This is nothing people don’t know (I’ve told people myself before), but there were good reasons for doing what I did.
“Wouldn't the actual Elo system be more accurate?”
No, for two reasons:
1. The small number of games people play is a serious problem. Madmarx’s skill level would still be higher than his Ghost-Rating would indicate if I didn’t put in the scaling factor.
Originally the system didn’t have this, but it made a mockery of the top places in the system: MM and TMG were swapping places not based on who had played better that month but based on who had played *more* that month.
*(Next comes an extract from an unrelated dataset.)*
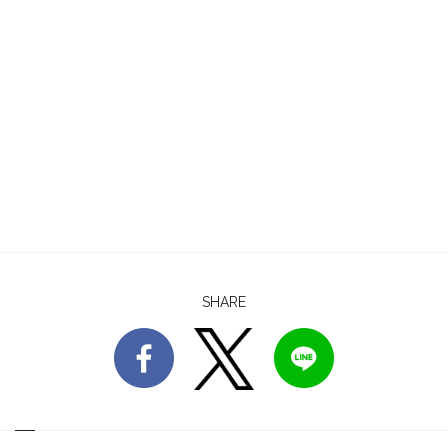
SHARE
One of the most important features of G-R is that it doesn’t matter if you’ve only played 30 games, you can still be highly rated.
Of course, you could have a steadily reducing volatility, but that would either introduce non-zero sum issues (if done individually) or defeat the point of the system and leave players unable to advance much against experienced players (if done on a by-game basis)
2. The rationale behind the Elo Expected result formula doesn’t work either. Elo argued that, in chess, if you play better than the other guy, you will win, and if you play worse than the other guy, you will lose. He modelled the standard of play of each player as a Normal distribution, and then looked at the probability that one player played better than the other.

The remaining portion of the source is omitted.